If you needed any more proof that longevity is a big deal, this year’s SuppySide West and the inaugural Nutra Healthspan Summit delivered it.
SupplySide, as always, was great. While trends tend to come from the dynamics between brands and consumers, a show like SupplySide is an important pulse-check on what the industry believes people want. Longevity absolutely dominated the show, and the sheer amount of “reimagine / reinvent / redefine” rhetoric was quite incredible. The overarching message was clear: longevity is here to stay.
The Nutra Healthspan Summit, a conference focusing specifically on longevity, took place shortly after. To have the two within a couple of weeks of each other meant we got to see the surface signals as well as the science and thinking behind what’s becoming a serious, sustained movement.
As someone who’s been talking about longevity in one form or another for years, it’s incredibly exciting to see such momentum. It also gave me the chance to step back and consider how we as an industry approach the category. Across everything I saw, I kept coming back to three key points.
1. We need to work on our definitions
We need clearer definitions to avoid ‘longevity’ becoming a vague umbrella term for any product that supports ageing.
Take joint health supplements, for example. If a product helps you age well, then technically it contributes to longevity. But does that mean that every joint-health supplement suddenly becomes a longevity product? I think we’d all agree that the answer is no. Deciding where we draw the line will be important as more products hit the market. Which brings me nicely onto point two.
2. The hallmarks of ageing aren’t consumer ready
Grounding products in the hallmarks of ageing – cellular senescence, mitochondrial dysfunction, genomic instability and so on – is scientifically solid and gives the industry a credible starting point.

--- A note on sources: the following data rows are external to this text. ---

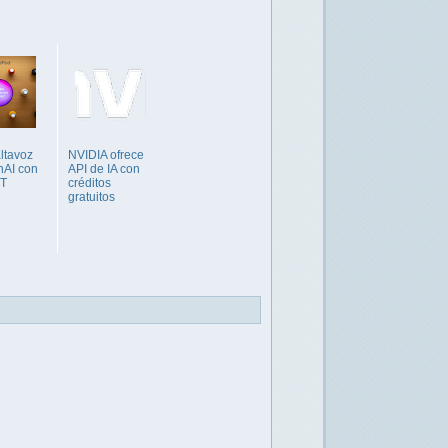
altavoz
NVIDIA ofrece
nAI con
API de IA con
T
créditos
gratuitos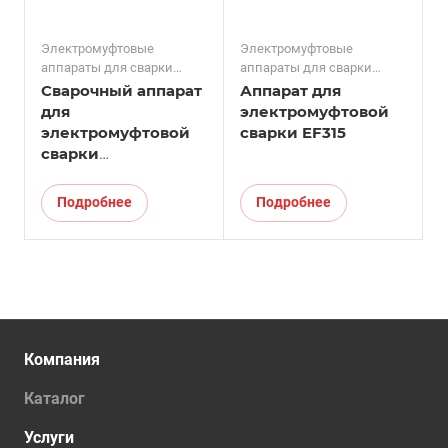
Электромуфтовые
Электромуфтовые
аппараты для сварки
аппараты для сварки
фитингов
фитингов
Сварочный аппарат
Аппарат для
для
электромуфтовой
электромуфтовой
сварки EF315
сварки
полимерных труб
ROWELD ROFUSE
Подробнее
Подробнее
1200 TURBO
Компания
Каталог
Услуги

But, of course, it isn’t that simple and we have to remember that these are concepts that most consumers don’t understand; you can’t easily jump from “cellular senescence” to “hey consumer on the street, buy this”. While there are some intimations on work being done to make the hallmarks of ageing more consumer friendly, there’s still a long way to go.
Widespread adaptation of longevity as a concept won’t happen without serious consumer education and that requires time, clarity and narrative building. We’re not going to solve ageing in 12 months, this is a decades-long learning curve and we as an industry need to mature alongside it.
3. Not all longevity consumers are the same
As the space becomes more consumer-centric, it’s crucial that we don’t treat everyone interested in longevity as a single audience, because there are clear groups and longevity means wildly different things depending on someone’s mindset, life stage, priorities, disposable income, and even gender.
Alongside biohackers – that is, those people who are looking to ‘live forever’ and are happy to do and spend whatever it takes to achieve their goal – you have the people who want to delay ageing but aren’t necessarily looking to extending life indefinitely, as well as those whose focus isn’t on living longer, but living better. For this final group, the interpretation of ‘better’ and ‘healthspan’ will differ depending on age – and as they age.
If the industry ignores these nuances, it will miss the mark.
Longevity is fundamentally built into human behaviour. While the word may be just beginning to seep into the wider consciousness, it’s a reframing of something we’ve always done and it’s not going anywhere. So buckle up because what we’ve seen from the category so far is only just the beginning.